La nouvelle loi entre en vigueur le 1er janvier prochain. Le gouvernement pense cependant qu'il ne tournera à plein qu'en avril. Vladimir Travkine, rédacteur en chef de la revue Amérique latine, a noté dans un entretien à La Voix de la Russie qu'en portant un jugement sur cette expérience de légalisation, il fallait retenir que l'Uruguay n'était pas le pays latino-américain le plus typique. En ce qui concerne la composition démographique, les traditions et l'histoire, c'est l'Etat le plus européen sur le continent où les tendances européennes sont les plus enracinées. En plus, rappelle-t-il, il a actuellement un gouvernement de gauche.

« A l'heure actuelle, une nouvelle vague d'une attitude plus libérale envers le mariage homosexuel ou la consommation de la drogue douce arrive en Uruguay en provenance d'Europe. Regardez ce qui se passe aux Pays-Bas ou en France. Cette loi a été adoptée sous cette influence européenne et en raison de l'horreur suscitée par les perspectives de la menace de la drogue. Il faut avouer que le parlement n'était point unanime. Les débats étaient très violents. Je pense que cette voie est erronée. »

L'expérience uruguayenne est organisée de la façon suivante. A partir du printemps tous les habitants seront autorisés à acheter librement 40 grammes de cannabis par mois dans des pharmacies homologuées par l'Etat.
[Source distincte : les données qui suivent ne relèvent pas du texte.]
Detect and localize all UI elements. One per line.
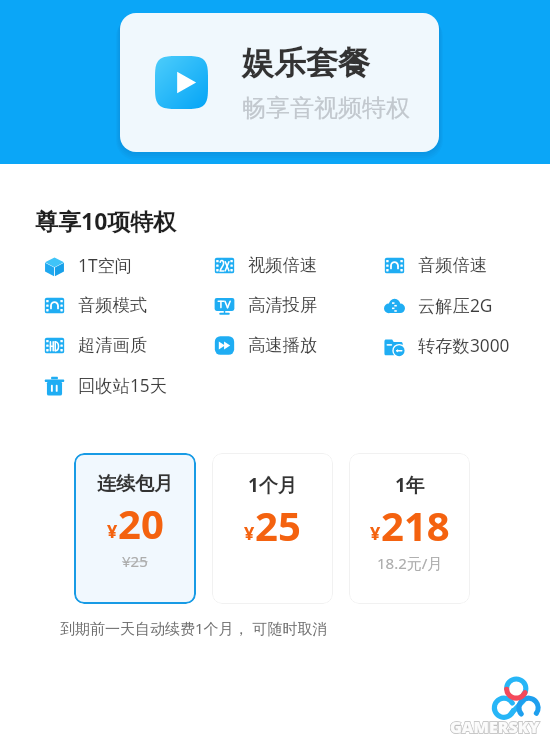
staticText: ¥25 xyxy=(122,551,148,571)
staticText: 视频倍速 xyxy=(248,254,318,276)
button[interactable]: 1年 xyxy=(349,453,470,604)
staticText: 高速播放 xyxy=(248,334,318,356)
button[interactable]: 高清投屏 xyxy=(214,294,384,316)
staticText: 25 xyxy=(255,498,301,552)
staticText: GAMERSKY xyxy=(450,716,540,738)
button[interactable]: 视频倍速 xyxy=(214,254,384,276)
button[interactable]: 超清画质 xyxy=(44,334,214,356)
staticText: 超清画质 xyxy=(78,334,148,356)
button[interactable]: 1个月 xyxy=(212,453,333,604)
button[interactable]: 音频倍速 xyxy=(384,254,550,276)
staticText: GAMERSKY xyxy=(450,716,540,738)
button[interactable]: 转存数3000 xyxy=(384,334,550,358)
button[interactable]: Play xyxy=(120,13,439,152)
staticText: 回收站15天 xyxy=(78,374,167,398)
button[interactable]: 高速播放 xyxy=(214,334,384,356)
staticText: ¥ xyxy=(107,519,118,544)
staticText: 转存数3000 xyxy=(418,334,510,358)
button[interactable]: 回收站15天 xyxy=(44,374,214,398)
staticText: 音频模式 xyxy=(78,294,148,316)
button[interactable]: 音频模式 xyxy=(44,294,214,316)
button[interactable]: 云解压2G xyxy=(384,294,550,318)
staticText: 20 xyxy=(118,496,164,550)
staticText: 218 xyxy=(381,498,450,552)
staticText: 到期前一天自动续费1个月， 可随时取消 xyxy=(60,618,328,638)
staticText: 连续包月 xyxy=(97,472,173,496)
staticText: 云解压2G xyxy=(418,294,493,318)
staticText: ¥ xyxy=(370,521,381,546)
staticText: 1个月 xyxy=(248,472,297,498)
staticText: 1T空间 xyxy=(78,254,133,278)
button[interactable]: 连续包月 xyxy=(74,453,196,604)
staticText: 1年 xyxy=(395,472,425,498)
staticText: 尊享10项特权 xyxy=(35,205,177,236)
staticText: 音频倍速 xyxy=(418,254,488,276)
staticText: 18.2元/月 xyxy=(377,553,443,573)
staticText: 高清投屏 xyxy=(248,294,318,316)
staticText: 娱乐套餐 xyxy=(242,43,370,83)
staticText: 畅享音视频特权 xyxy=(242,93,410,123)
other: Play xyxy=(155,56,208,109)
staticText: ¥ xyxy=(244,521,255,546)
button[interactable]: 1T空间 xyxy=(44,254,214,278)
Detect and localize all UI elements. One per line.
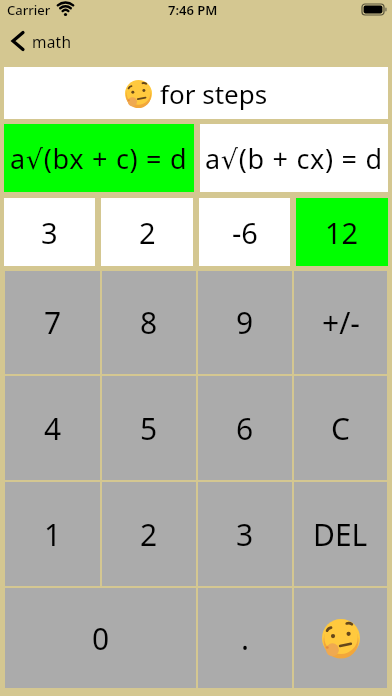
staticText: C [331,408,350,449]
staticText: 0 [92,618,110,659]
staticText: 2 [139,213,156,252]
staticText: +/- [322,302,360,343]
button[interactable]: 0 [5,588,196,688]
staticText: a√(b + cx) = d [205,140,383,177]
button[interactable] [294,588,387,688]
button[interactable]: a√(b + cx) = d [200,124,388,192]
staticText: 12 [325,213,359,252]
staticText: a√(bx + c) = d [10,140,188,177]
button[interactable]: 2 [102,482,196,586]
staticText: 7:46 PM [168,1,218,19]
button[interactable]: 12 [296,198,388,266]
button[interactable]: 2 [101,198,193,266]
button[interactable]: 6 [198,376,292,480]
staticText: 3 [41,213,58,252]
button[interactable]: 5 [102,376,196,480]
button[interactable]: 3 [4,198,95,266]
staticText: 3 [236,514,254,555]
button[interactable]: +/- [294,271,387,374]
staticText: 7 [44,302,62,343]
button[interactable]: 3 [198,482,292,586]
staticText: 8 [140,302,158,343]
staticText: DEL [313,514,368,555]
button[interactable]: a√(bx + c) = d [4,124,194,192]
staticText: . [241,618,250,659]
staticText: 1 [44,514,62,555]
button[interactable]: for steps [4,67,388,119]
staticText: 4 [44,408,62,449]
button[interactable]: 7 [5,271,100,374]
staticText: for steps [160,76,268,111]
staticText: math [32,31,72,52]
staticText: -6 [232,213,258,252]
staticText: 9 [236,302,254,343]
button[interactable]: 9 [198,271,292,374]
button[interactable]: DEL [294,482,387,586]
staticText: Carrier [7,1,51,19]
button[interactable]: 8 [102,271,196,374]
staticText: 6 [236,408,254,449]
button[interactable]: -6 [199,198,290,266]
staticText: 2 [140,514,158,555]
button[interactable]: C [294,376,387,480]
button[interactable]: math [11,28,91,54]
staticText: 5 [140,408,158,449]
button[interactable]: . [198,588,292,688]
button[interactable]: 4 [5,376,100,480]
button[interactable]: 1 [5,482,100,586]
Le prix d'Etat approximatif est de 1 dollar/gramme. D'après les données de l'ONU, le prix moyen mondial est d'au moins 7 dollars. L'unique impératiif est d'être enregistré dans une base de données publique de consommateurs. Les Uruguayens seront également autorisés à cultiver six plants de cannabis par an ce qui est l'équivalent de 480 grammes. Ceux qui aiment fumer un joint en commun pourront former des clubs de 15 à 45 membres (également enregistrés). Un club sera autorisé à faire pousser 99 plants par an.

L'expert russe de l'Asie centrale et du Proche-Orient Semion Bagdassarov rappelle que le monde connaît déjà des expériences de ce genre. Elles ont été organisées dans l'espoir que la dépénalisation du cannabis permettrait de réduire le trafic de drogue et que la consommation de la drogue douce détournerait de la drogue dure comme l'héroïne et autres.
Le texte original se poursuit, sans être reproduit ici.